Our lab will be moving to Washington University in St. Louis in July 2021. We are looking for two highly motivated postdoctoral scholars to work on NSF and DoD funded projects. One postdoctoral scholar will use human single-neuron recordings to study the neural circuits underlying social attention, and the other postdoctoral scholar will use multimodal neuroimaging techniques to study social behavior and brain networks in people with autism. The research will be conducted in a highly collaborative environment using state-of-the-art equipment, facilities, and analytical methods. The postdoctoral scholars will collaborate with an established team of investigators within and outside WashU and have ample opportunity to learn new techniques and methods.
- Applicants must hold a Ph.D. in systems, cognitive, or computational neuroscience, or in physics, electrical engineering, or computer science, with relevant research expertise in neuroscience.
- Applicants must also have strong programming (Matlab or similar) skills.
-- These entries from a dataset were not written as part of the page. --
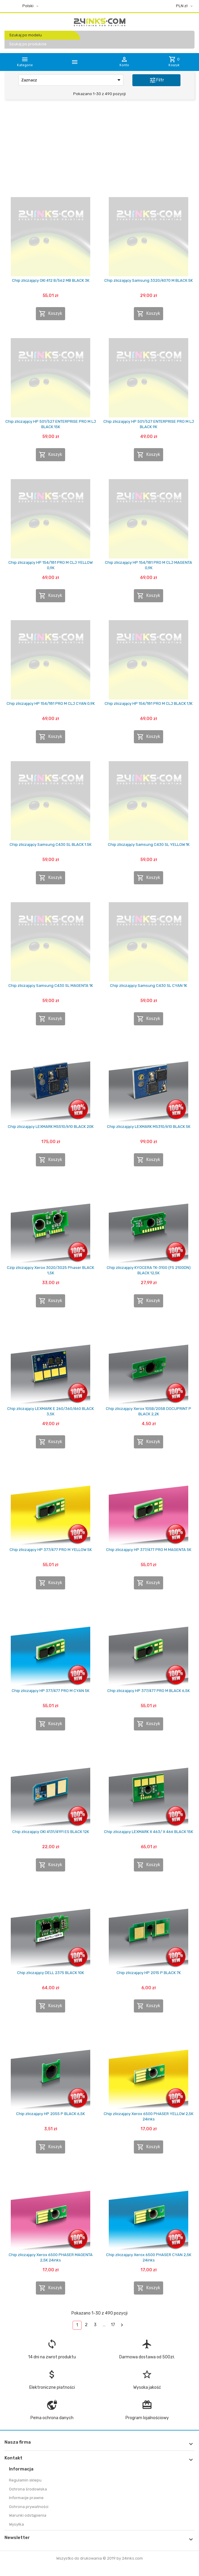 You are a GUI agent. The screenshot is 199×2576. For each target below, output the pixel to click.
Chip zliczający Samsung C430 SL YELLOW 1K (148, 844)
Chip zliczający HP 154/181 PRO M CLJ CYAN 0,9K (51, 703)
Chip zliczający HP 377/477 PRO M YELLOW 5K (51, 1549)
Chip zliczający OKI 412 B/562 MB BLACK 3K (50, 280)
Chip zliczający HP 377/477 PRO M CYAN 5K (50, 1690)
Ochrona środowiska (28, 2489)
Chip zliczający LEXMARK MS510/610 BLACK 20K (51, 1126)
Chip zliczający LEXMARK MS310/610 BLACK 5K (148, 1126)
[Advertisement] (99, 150)
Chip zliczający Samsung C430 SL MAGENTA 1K (50, 985)
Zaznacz (72, 79)
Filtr (156, 80)
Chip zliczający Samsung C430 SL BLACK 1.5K (50, 844)
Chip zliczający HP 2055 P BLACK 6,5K (50, 2113)
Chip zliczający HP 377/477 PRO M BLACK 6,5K (148, 1690)
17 (113, 2324)
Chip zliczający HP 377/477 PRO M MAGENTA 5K (148, 1549)
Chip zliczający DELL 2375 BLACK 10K (50, 1972)
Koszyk (50, 313)
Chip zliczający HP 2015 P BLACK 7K (149, 1972)
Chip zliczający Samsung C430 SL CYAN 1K (148, 985)
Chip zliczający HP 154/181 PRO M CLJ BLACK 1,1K (148, 703)
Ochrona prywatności (28, 2506)
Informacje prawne (26, 2498)
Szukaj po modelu (25, 35)
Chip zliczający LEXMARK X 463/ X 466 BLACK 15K (148, 1831)
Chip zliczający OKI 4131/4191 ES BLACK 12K (50, 1831)
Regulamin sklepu (25, 2480)
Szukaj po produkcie (28, 44)
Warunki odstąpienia (27, 2515)
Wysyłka (16, 2524)
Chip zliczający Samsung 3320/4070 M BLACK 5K (148, 280) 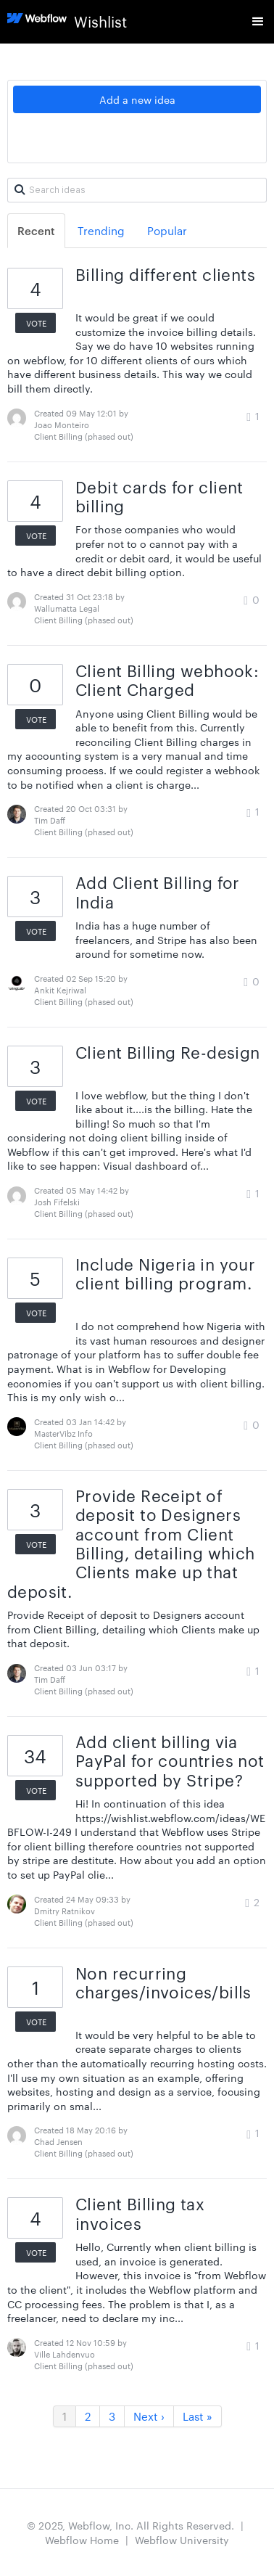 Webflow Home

- Individuals with previous human intracranial EEG expertise and/or macaque single-neuron recordings that wish to expand into human single-unit recordings are encouraged to apply.
Our lab combines multimodal and advanced measurement techniques with sophisticated computational approaches to understand the neural mechanisms and neural computations underlying social attention, face processing, emotion, memory, and decision making. Overarching questions involve how the brain figures out what is important in the environment, how socially relevant stimuli pop out and attract attention, how faces are processed and represented in general, and how memory is modulated by attention. We are particularly interested in the neural computations underlying these cognitive processes: multimodal approaches allow us to investigate these questions from the microscopic single-neuron and neural circuit level using our state-of-the-art human single-neuron recordings as well as macroscopic level using fMRI, EEG, and intracranial EEG (sEEG and ECoG). These multimodal experimental approaches are powered by sophisticated computational approaches that can deal with complex and large datasets.